Para o terceiro lote da Fiol, o Ministério da Infraestrutura negocia mais uma parceria com o setor privado. O objetivo é firmar um acordo dentro da renovação antecipada da Ferrovia Centro-Atlântica (FCA). O objetivo é fazer com que um novo contrato viabilize a construção dessa “última milha” da ferrovia, conectando-se, finalmente, à malha da Norte-Sul. Apesar de o projeto atual prever que essa conexão ocorra no município de Figueirópolis (TO), o planejamento já considera que a ligação se dê na cidade de Mara Rosa, fechando uma conexão direta com a estrutura da Ferrovia do Centro-Oeste (Fico).

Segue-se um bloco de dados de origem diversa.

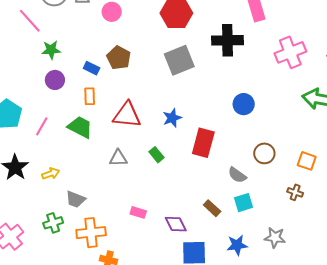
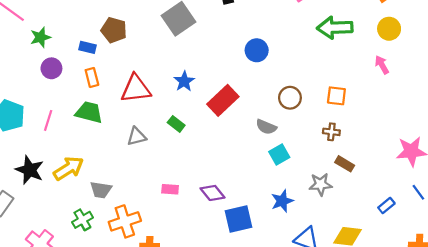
red rectangle: (203, 143) -> (223, 100), turned 44
yellow arrow: (51, 174) -> (68, 168), size x1.6
brown rectangle: (212, 208) -> (345, 164), moved

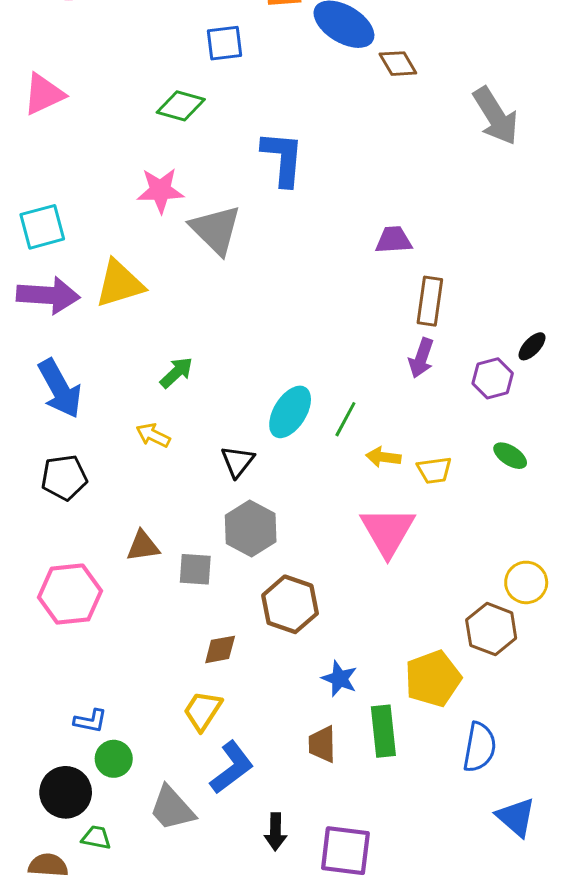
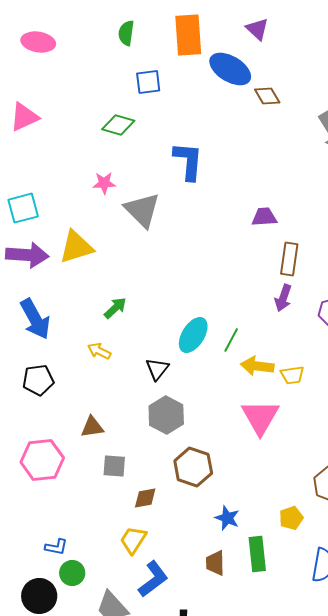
pink star: (160, 190) -> (104, 183), size x0.7
yellow arrow: (383, 457) -> (257, 366), size x1.4
gray square: (195, 569) -> (114, 466), moved
yellow pentagon: (433, 679) -> (291, 518), size x0.6

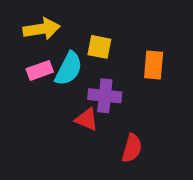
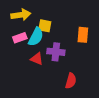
yellow square: (99, 47) -> (45, 26), moved
red triangle: (87, 119) -> (37, 59), moved

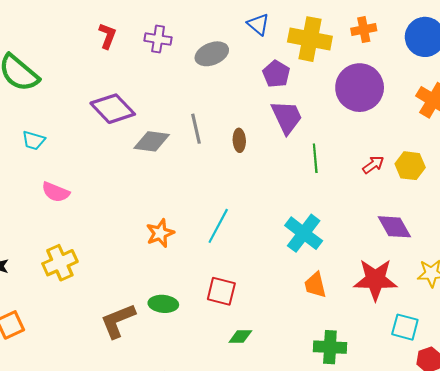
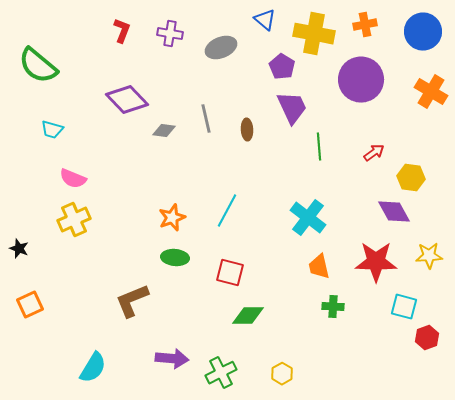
gray diamond: (152, 141) -> (164, 131), size x0.7
yellow hexagon: (410, 166) -> (411, 178), moved
yellow cross: (60, 263) -> (74, 220), moved
green ellipse: (163, 304) -> (175, 258), moved
green diamond: (240, 337) -> (248, 316), size x1.4
green cross: (330, 347) -> (333, 307), moved, size x0.7

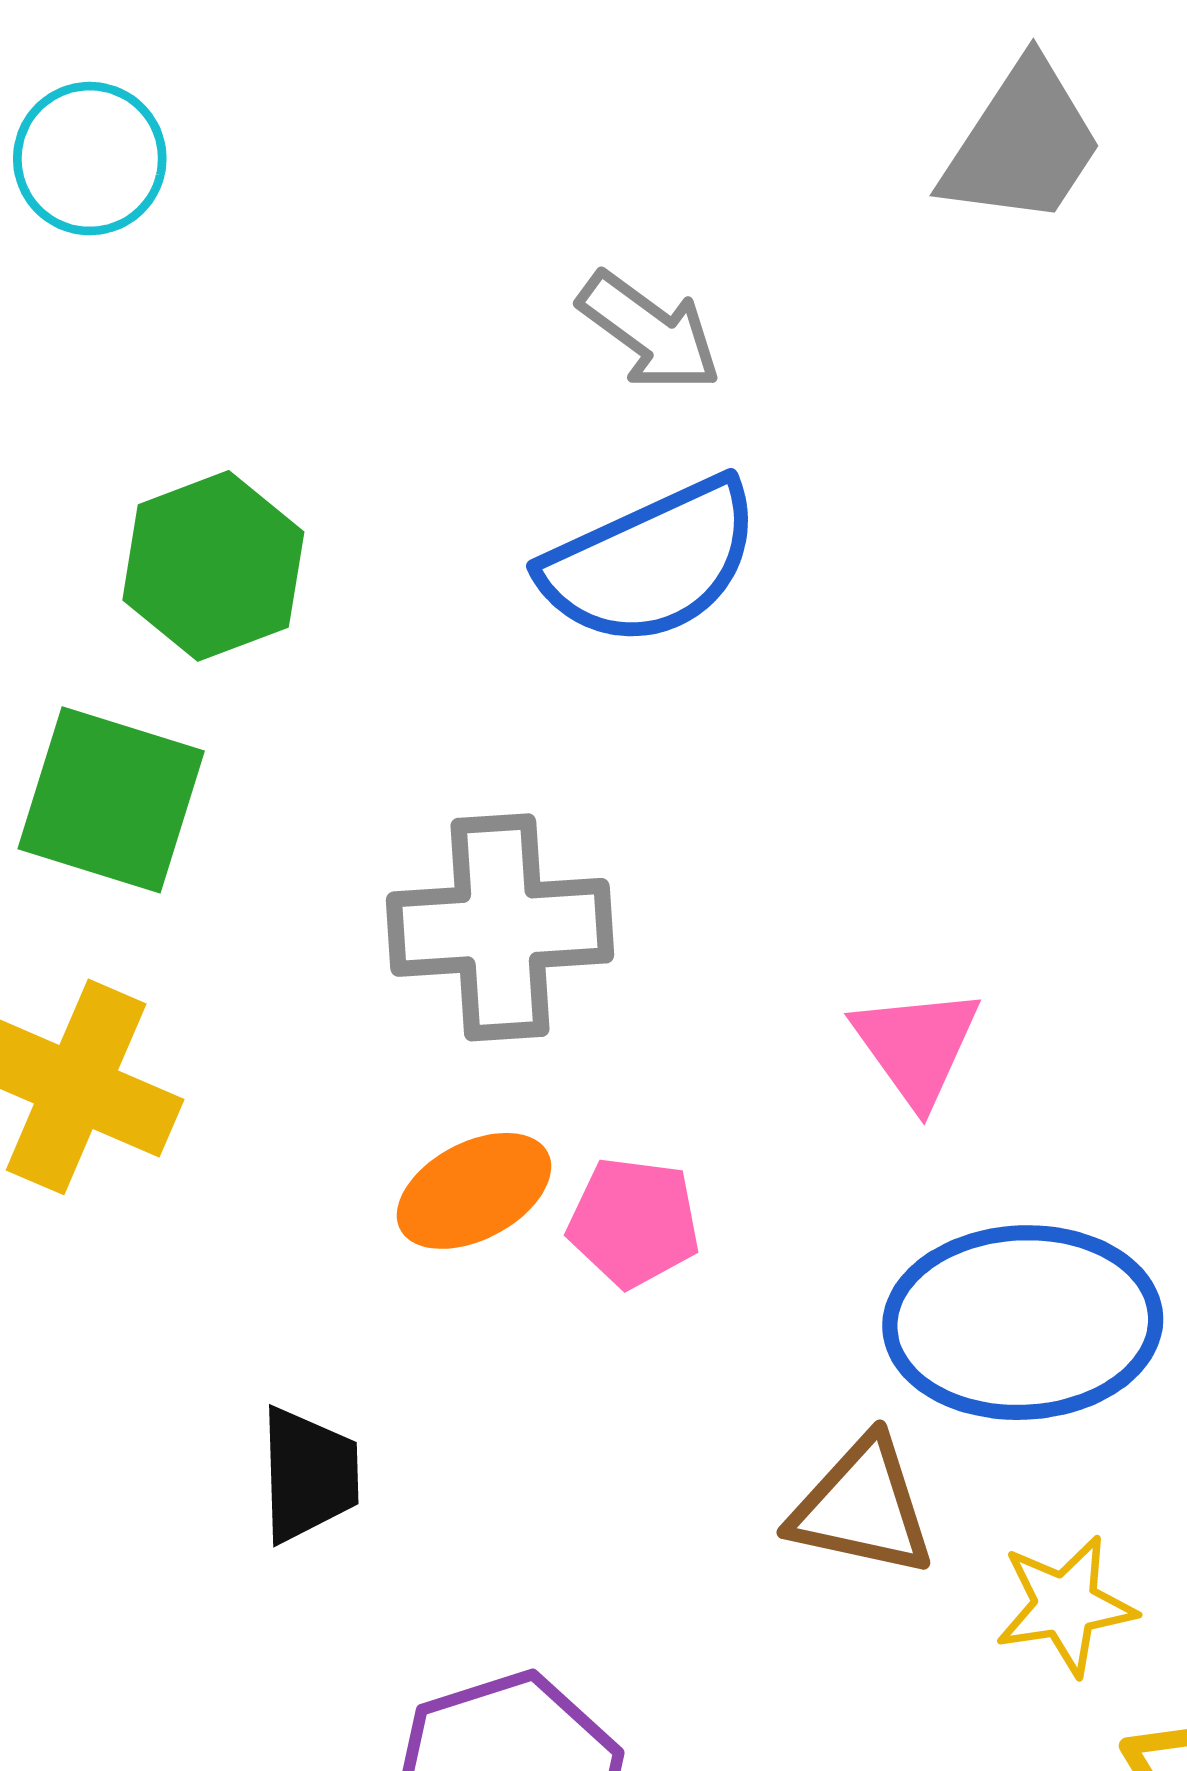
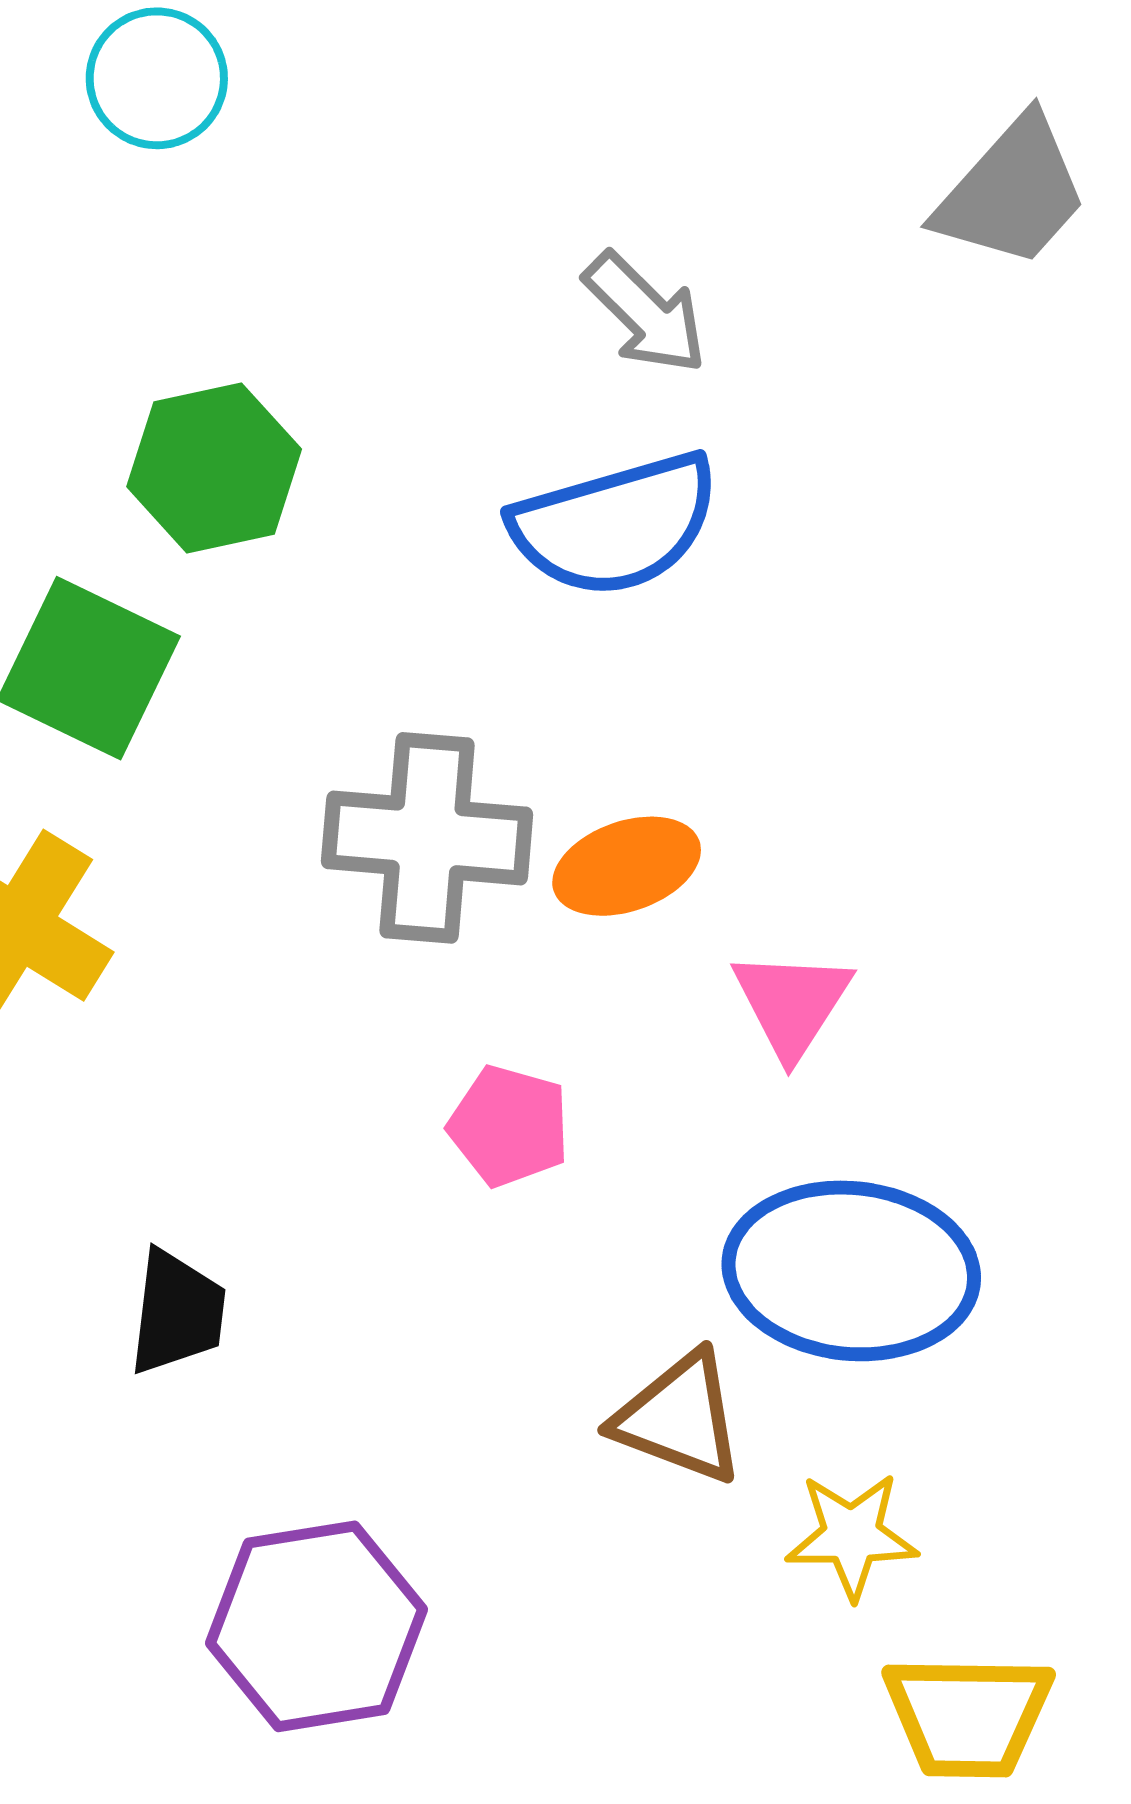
orange ellipse: (474, 1191) -> (627, 866), moved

Um vez concluído, esse projeto dará vida à chamada “cruz ferroviária”, ao cortar a Ferrovia Norte-Sul com uma linha horizontal, de leste a oeste do País. Cria-se, ainda, a possibilidade de saída a partir de três portos por meio de ferrovias, com acessos aos terminais de Santos (SP), Itaqui (MA) e Ilhéus (BA).

“O investimento cruzado permite a realização de investimentos expressivos na malha ferroviária, mesmo neste contexto causado pela crise fiscal dos últimos anos e, agora, pela pandemia do coronavírus”, diz o diretor executivo da Associação Nacional dos Transportadores Ferroviários (ANTF), Fernando Paes. “Nesse momento do País, isso fica ainda mais necessário e urgente, seja sob o ponto de vista logístico, seja pelos impactos benéficos e imediatos dos investimentos. O resultado será maior equilíbrio da matriz de transporte de carga e efeitos sociais, com geração de emprego e renda.”